Wednesday, July 7, 2010

Entry #5 - Black Auks, Dance and rockin' Tabla!

The last time I heard the Black Auks perform downtown, Don Wherry was with them...around 1994 I think. The next time I heard them was at Don's funeral in 2001 at Gower Street United. I've never seen them play since then, until tonight. I was surprised to see Mark Latham walk out with them...and then there were five.

Mack Furlong sat down at the drums and announced that this was their first performance at the LSPU in about ten years. Suddenly I felt that this would be a very special performance. Here's why.

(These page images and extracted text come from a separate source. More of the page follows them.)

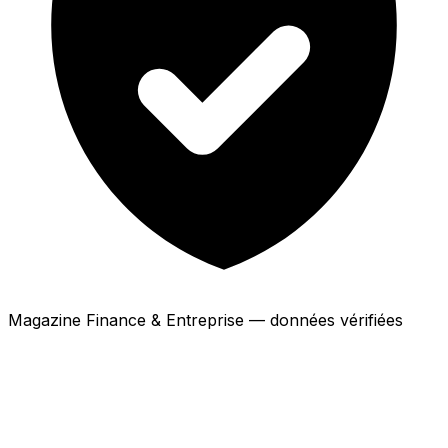
Magazine Finance & Entreprise — données vérifiées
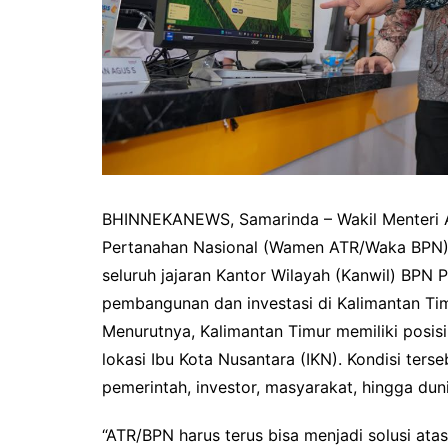
BHINNEKANEWS, Samarinda – Wakil Menteri A
Pertanahan Nasional (Wamen ATR/Waka BPN)
seluruh jajaran Kantor Wilayah (Kanwil) BPN
pembangunan dan investasi di Kalimantan Ti
Menurutnya, Kalimantan Timur memiliki posisi
lokasi Ibu Kota Nusantara (IKN). Kondisi ters
pemerintah, investor, masyarakat, hingga duni
“ATR/BPN harus terus bisa menjadi solusi ata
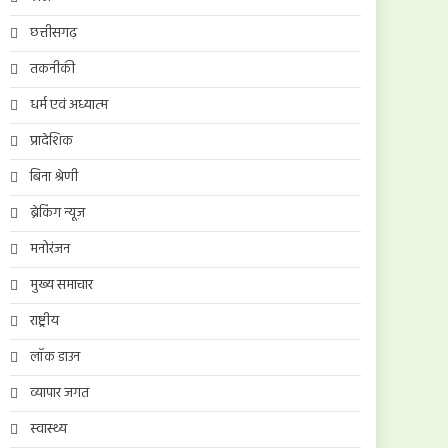
छत्तीसगढ़
तकनीकी
धर्म एवं अध्यात्म
प्रादेशिक
बिना श्रेणी
ब्रेकिंग न्यूज़
मनोरंजन
मुख्य समाचार
राष्ट्रीय
लॉक डाउन
व्यापार जगत
स्वास्थ्य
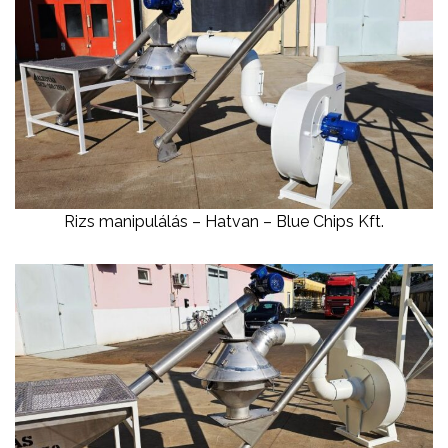
Rizs manipulálás – Hatvan – Blue Chips Kft.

One of the things I enjoy about a live performance, improvised or otherwise, is that each one is special. This is not just some trite, sardonic way of suggesting that none of them are special. Even a pain-stakingly well-rehearsed show will always have some little thing that doesn't go according to plan, and it is this little thing that sets it apart from all other performances of the same music by the same artist. Improvised performance reminds me of this. Yet over the last several years, I haven't attended many concerts, period, and none that feature free improvisation, and slowly I have forgotten this fact about live performance.

Somehow Mack's opening remarks brought my mind back to this idea, and I was therefore primed to enjoy something that I knew I would never hear again. The Black Auks played for about half an hour, and I truly enjoyed every minute of it.

The Auks set was followed by a brief dance routine by Louise Moyes, which preceeded traditional Indian tabla playing and vocalizations. Bageshree Vaze (dancing) and Vineet Vyas (tabla) with Adam Duncan on guitar and Bill Brennan on keys performed with lots of energy and virtuosity. I was blown away when they paused occasionally to explain the importance of the syllables, and their meaning. They would follow this with a lightning-fast vocal recitation of these syllables, followed by an accompaning representation of the very same syllables through dance moves and tabla playing.

It's clear to me that Vineet Vyas is the Eddie Van Halen of the tabla, without doubt!